The dataset contains 70k Real faces and 70k Fakes faces. These 70k Real faces are from the Flickr dataset collected by
NVIDIA and fake are sampled from the 1 million Fake faces which are generated by StyleGAN. The dataset is divided
into train, test, and valid sets. Train set consists of 1,00,000 files (50,000 real and 50,000 fake faces), test set consists of
20,000 files (10,000 real and 10,000 fake faces) and valid set consists of 20,000 files (10,000 real and 10,000 fake faces).

3.2. Data Preprocessing


This step involves preparing the data for training. It includes resizing the images to a uniform size and reducing their
dimensionality to improve processing efficiency. First, the ImageDataGenerator class is utilized to load and augment
image data. Images are loaded from file paths and resized to a consistent size (224x224 pixels). Normalizing the pixel
values to [0,1] and the processing the data in batches. For binary classification tasks the mode is set to “binary” since it
was distinguishing as real or fake. Finally, images are resized to a fixed target size, ensuring uniformity and compatibility
with the model’s input shape.

2284
World Journal of Advanced Research and Reviews, 2024, 21(03), 2283–2289

3.3. Feature extraction


Feature extraction is the process of transforming raw input data into a format that is suitable for training a machine
learning model. In the context of image classification tasks like the one in the provided code, feature extraction typically
involves extracting relevant features from images that can be used to distinguish between different classes (e.g., real
faces vs. fake faces).
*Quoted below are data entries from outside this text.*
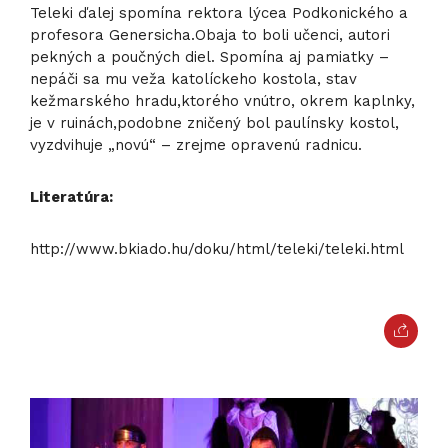
Teleki ďalej spomína rektora lýcea Podkonického a
profesora Genersicha.Obaja to boli učenci, autori
pekných a poučných diel. Spomína aj pamiatky –
nepáči sa mu veža katolíckeho kostola, stav
kežmarského hradu,ktorého vnútro, okrem kaplnky,
je v ruinách,podobne zničený bol paulínsky kostol,
vyzdvihuje „novú“ – zrejme opravenú radnicu.
Literatúra:
http://www.bkiado.hu/doku/html/teleki/teleki.html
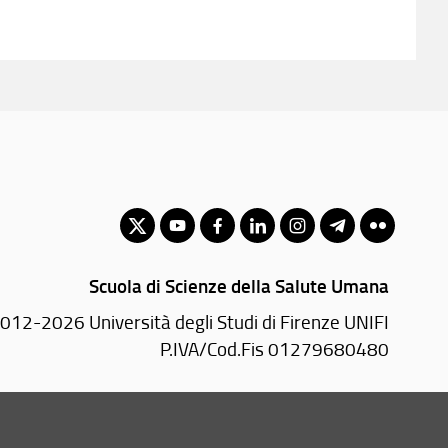
Scuola di Scienze della Salute Umana
012-2026 Università degli Studi di Firenze UNIFI
P.IVA/Cod.Fis 01279680480
Largo Brambilla, 3 - 50134 Firenze (FI)
Tel: +39 055 2751936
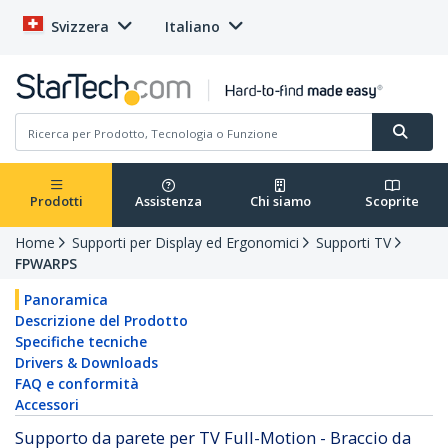
Svizzera
Italiano
Prodotti
Assistenza
Chi siamo
Scoprite
Home
Supporti per Display ed Ergonomici
Supporti TV
FPWARPS
Panoramica
Descrizione del Prodotto
Specifiche tecniche
Drivers & Downloads
FAQ e conformità
Accessori
Supporto da parete per TV Full-Motion - Braccio da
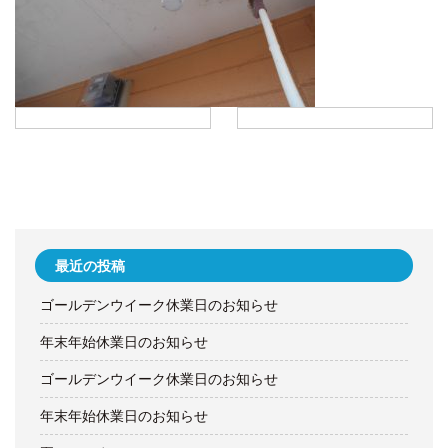
最近の投稿
ゴールデンウイーク休業日のお知らせ
年末年始休業日のお知らせ
ゴールデンウイーク休業日のお知らせ
年末年始休業日のお知らせ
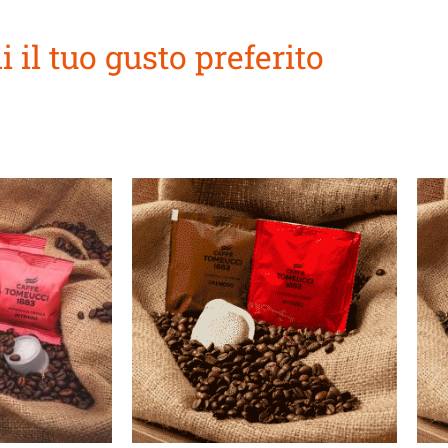
i il tuo gusto preferito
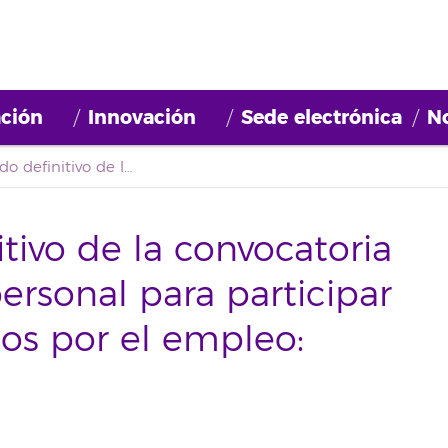
ción
Innovación
Sede electrónica
No
Primer listado definitivo de la convocatoria de la selección de personal para participar en el proyecto ‘Barrios por el empleo: juntos más fuertes’
itivo de la convocatoria
ersonal para participar
ios por el empleo:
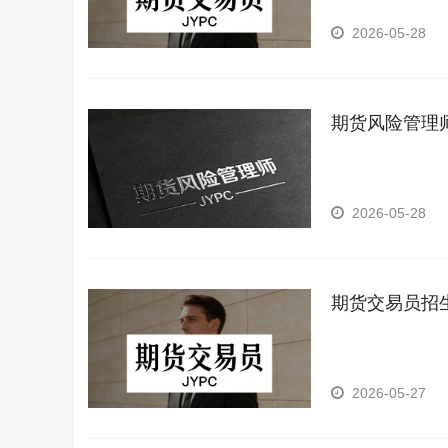
2026-05-28
期货风险管理
2026-05-28
期货交易员招
2026-05-27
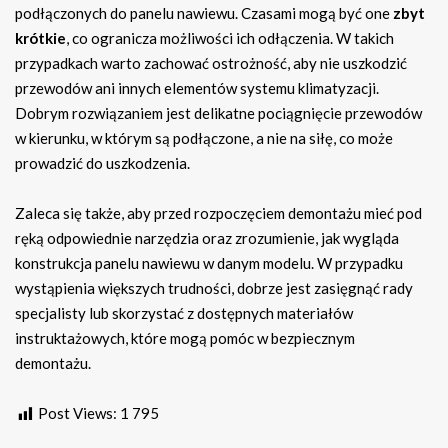
podłączonych do panelu nawiewu. Czasami mogą być one
zbyt
krótkie
, co ogranicza możliwości ich odłączenia. W takich
przypadkach warto zachować ostrożność, aby nie uszkodzić
przewodów ani innych elementów systemu klimatyzacji.
Dobrym rozwiązaniem jest delikatne pociągnięcie przewodów
w kierunku, w którym są podłączone, a nie na siłę, co może
prowadzić do uszkodzenia.
Zaleca się także, aby przed rozpoczęciem demontażu mieć pod
ręką odpowiednie narzędzia oraz zrozumienie, jak wygląda
konstrukcja panelu nawiewu w danym modelu. W przypadku
wystąpienia większych trudności, dobrze jest zasięgnąć rady
specjalisty lub skorzystać z dostępnych materiałów
instruktażowych, które mogą pomóc w bezpiecznym
demontażu.
Post Views:
1 795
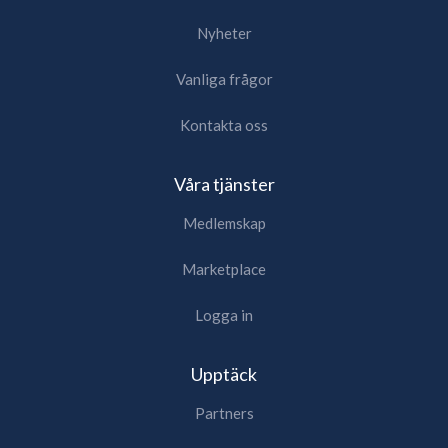
Nyheter
Vanliga frågor
Kontakta oss
Våra tjänster
Medlemskap
Marketplace
Logga in
Upptäck
Partners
Here's how feature extraction is performed in our project:

3.3.1. Fake Portion Masking:


Created a binary mask to identify fake portions in an image based on a predefined region. Apply the mask to the original
image using bitwise operations.

3.3.2. Grad-CAM (Gradient-weighted Class Activation Mapping):

Compute Grad-CAM heatmaps to visualize which regions of the image are important for classification.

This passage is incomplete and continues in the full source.